Ago 2021

“Il Cnr risponde” è lo spazio di informazione in pillole video di due minuti, dedicato alle principali questioni di attualità.
Per ‘vertigine’ si intende un disturbo caratterizzato da una spiacevole e illusoria sensazione di movimento, che può essere percepito come un senso di rotazione o anche di ribaltamento di sé stessi o dello spazio circostante.
“Le vertigini derivano da una alterata elaborazione delle informazioni che riguardano il nostro schema corporeo in rapporto all’ambiente circostante; questo può verificarsi per un disturbo che ha sede a livello dei recettori periferici (dove vengono raccolte le informazioni sensoriali dalla periferia del nostro corpo, come il labirinto, un organo dell’orecchio interno) o per una erronea interpretazione di tali informazioni a livello del sistema nervoso centrale, o entrambe le condizioni insieme”, spiega Fabiana Novellino, ricercatrice dell’Istituto di bioimmagini e fisiologia molecolare del Cnr (Cnr-Ibfm) di Germaneto (Cz).

In realtà le vertigini non sono una malattia di per sé, ma piuttosto un sintomo che può essere causato da condizioni cliniche molto diverse fra loro.
“Si tratta di un disturbo relativamente frequente nella popolazione che, con diversa gravità in base alla patologia che ne è la causa, può presentarsi in modo differente, sia per quel che riguarda la modalità di insorgenza che l’intensità e il protrarsi nel tempo”, prosegue Novellino. “Le vertigini possono essere un sintomo legato a patologie otorinolaringoiatriche – dalla vertigine posizionale benigna alla labirintite, alla malattia di Ménière, oppure espressione di patologie neurologiche – malattie cerebro-vascolari, traumi cranio-cervicali, cefalea, o ancora un effetto collaterale di alcuni farmaci.
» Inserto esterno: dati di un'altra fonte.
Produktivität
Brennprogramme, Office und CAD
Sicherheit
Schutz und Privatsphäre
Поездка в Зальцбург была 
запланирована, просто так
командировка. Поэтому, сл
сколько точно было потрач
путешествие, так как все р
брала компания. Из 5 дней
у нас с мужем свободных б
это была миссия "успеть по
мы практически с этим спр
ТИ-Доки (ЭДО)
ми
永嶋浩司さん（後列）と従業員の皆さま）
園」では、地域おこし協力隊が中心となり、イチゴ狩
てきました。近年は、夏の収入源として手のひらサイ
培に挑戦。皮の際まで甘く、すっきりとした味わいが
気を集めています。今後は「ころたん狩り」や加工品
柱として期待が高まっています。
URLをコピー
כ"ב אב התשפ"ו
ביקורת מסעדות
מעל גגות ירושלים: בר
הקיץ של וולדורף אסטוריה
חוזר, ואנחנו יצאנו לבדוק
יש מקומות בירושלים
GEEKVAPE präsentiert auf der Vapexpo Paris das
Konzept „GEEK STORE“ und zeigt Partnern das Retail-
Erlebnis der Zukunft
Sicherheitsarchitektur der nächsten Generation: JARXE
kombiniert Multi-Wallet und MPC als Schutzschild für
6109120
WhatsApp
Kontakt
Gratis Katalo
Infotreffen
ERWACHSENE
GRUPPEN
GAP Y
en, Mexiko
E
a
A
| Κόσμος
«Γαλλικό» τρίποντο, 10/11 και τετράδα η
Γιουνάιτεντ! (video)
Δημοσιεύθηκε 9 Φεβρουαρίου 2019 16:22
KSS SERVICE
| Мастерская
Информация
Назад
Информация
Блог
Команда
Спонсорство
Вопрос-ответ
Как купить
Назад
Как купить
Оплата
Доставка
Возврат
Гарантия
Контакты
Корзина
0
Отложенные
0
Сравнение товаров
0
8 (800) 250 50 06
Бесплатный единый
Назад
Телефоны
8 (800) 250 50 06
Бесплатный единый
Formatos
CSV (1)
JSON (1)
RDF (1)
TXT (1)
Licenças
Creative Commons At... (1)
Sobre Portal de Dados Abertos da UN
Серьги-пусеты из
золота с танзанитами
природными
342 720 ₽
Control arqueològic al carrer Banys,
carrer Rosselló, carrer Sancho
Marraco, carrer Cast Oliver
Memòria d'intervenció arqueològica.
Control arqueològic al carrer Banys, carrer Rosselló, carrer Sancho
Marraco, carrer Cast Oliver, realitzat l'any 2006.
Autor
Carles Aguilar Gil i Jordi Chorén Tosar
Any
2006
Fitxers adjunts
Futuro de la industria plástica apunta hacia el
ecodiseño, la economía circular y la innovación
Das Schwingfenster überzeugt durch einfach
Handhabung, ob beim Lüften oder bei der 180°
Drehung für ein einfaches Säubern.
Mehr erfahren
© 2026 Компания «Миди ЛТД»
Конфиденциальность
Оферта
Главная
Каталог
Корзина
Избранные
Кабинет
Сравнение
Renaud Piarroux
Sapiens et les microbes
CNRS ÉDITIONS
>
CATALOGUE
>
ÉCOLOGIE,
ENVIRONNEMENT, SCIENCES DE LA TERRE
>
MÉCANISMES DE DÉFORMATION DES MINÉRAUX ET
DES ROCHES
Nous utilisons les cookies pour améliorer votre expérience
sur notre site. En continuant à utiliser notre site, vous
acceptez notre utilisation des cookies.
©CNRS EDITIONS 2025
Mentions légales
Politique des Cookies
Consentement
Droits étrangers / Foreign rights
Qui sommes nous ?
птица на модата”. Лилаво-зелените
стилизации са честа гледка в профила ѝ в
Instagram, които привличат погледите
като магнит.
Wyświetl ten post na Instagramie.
In genere si accompagnano ad altri sintomi, frequentemente di tipo neurovegetativo (nausea, vomito e tachicardia), e, a seconda della patologia che ne è alla base, a disturbi di tipo otologico (ipoacusia, acufeni) e di tipo neurologico focale, come diplopia, disequilibrio o cefalea”.

Altra cosa è il termine vertigine per come è usato nell’accezione popolare, per indicare una generica difficoltà nel sostare ad altezze più o meno elevate. “In realtà questo tipo di disturbo non è una vera vertigine, ma è  una paura delle altezze e dei luoghi elevati – come piani alti di edifici, balconi, talvolta perfino una scala – che spesso si accompagna a sintomi fisici come tachicardia, tremore, capogiro, ed è riconducibile alla sfera ansiosa”, specifica la ricercatrice. “Entro certi limiti, è una sensazione che funge da campanello di allarme e ha l’utilità fisiologica di individuare un potenziale pericolo, portandoci ad evitare situazioni in cui possiamo correre il rischio di cadere nel vuoto. uando però questo timore diventa eccessivo al punto tale da creare forte sofferenza e disagio, è possibile parlare di una vera e propria fobia che viene in questo caso definita “acrofobia”.

Ma cosa bisogna fare in caso di vertigini? “Le vertigini devono essere valutate in un contesto multidisciplinare, che coinvolge specialisti operanti in aree mediche diverse, prevalentemente la neurologia e l’otorinolaringoiatria e affiancando alle valutazioni cliniche anche le opportune indagini strumentali. Questo approccio consente di ottenere un corretto inquadramento del singolo caso e la più corretta gestione dell’iter diagnostico e terapeutico”, conclude Novellino.